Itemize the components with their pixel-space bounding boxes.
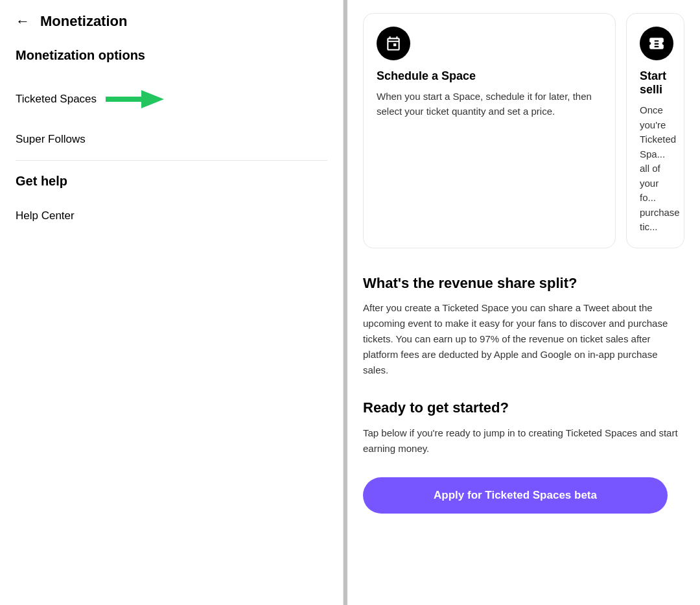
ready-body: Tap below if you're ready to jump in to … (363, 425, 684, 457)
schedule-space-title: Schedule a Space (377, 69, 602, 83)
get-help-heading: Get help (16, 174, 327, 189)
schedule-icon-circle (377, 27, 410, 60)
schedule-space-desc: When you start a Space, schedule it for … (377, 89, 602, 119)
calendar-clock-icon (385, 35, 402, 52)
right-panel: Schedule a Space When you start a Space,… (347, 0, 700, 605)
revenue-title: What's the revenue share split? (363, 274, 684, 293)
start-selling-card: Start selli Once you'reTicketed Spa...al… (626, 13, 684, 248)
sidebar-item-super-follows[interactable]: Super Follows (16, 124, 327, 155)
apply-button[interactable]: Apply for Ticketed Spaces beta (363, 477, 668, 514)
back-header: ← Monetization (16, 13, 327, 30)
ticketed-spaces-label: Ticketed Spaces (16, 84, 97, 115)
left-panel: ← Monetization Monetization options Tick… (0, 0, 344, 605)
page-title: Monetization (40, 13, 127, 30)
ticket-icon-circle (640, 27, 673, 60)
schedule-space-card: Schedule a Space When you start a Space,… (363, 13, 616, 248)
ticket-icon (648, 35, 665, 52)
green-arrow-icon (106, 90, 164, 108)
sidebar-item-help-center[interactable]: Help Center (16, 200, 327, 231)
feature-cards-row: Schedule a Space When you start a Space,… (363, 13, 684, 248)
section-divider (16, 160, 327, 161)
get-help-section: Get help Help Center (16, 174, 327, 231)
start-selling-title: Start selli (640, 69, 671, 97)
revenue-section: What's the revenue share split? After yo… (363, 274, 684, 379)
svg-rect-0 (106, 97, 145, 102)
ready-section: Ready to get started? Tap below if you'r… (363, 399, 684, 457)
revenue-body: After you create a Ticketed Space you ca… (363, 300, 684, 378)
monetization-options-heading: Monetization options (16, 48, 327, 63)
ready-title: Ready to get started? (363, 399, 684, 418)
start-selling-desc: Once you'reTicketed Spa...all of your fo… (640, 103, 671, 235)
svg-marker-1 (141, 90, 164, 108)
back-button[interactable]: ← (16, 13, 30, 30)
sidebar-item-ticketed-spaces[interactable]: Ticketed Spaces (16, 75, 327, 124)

ASSIGNMENT:
Find the lines in the records that contain the word "panel", then copy every one of them.

COMPLETED TASK:
right-panel: Schedule a Space When you start a Space,… (347, 0, 700, 605)
left-panel: ← Monetization Monetization options Tick… (0, 0, 344, 605)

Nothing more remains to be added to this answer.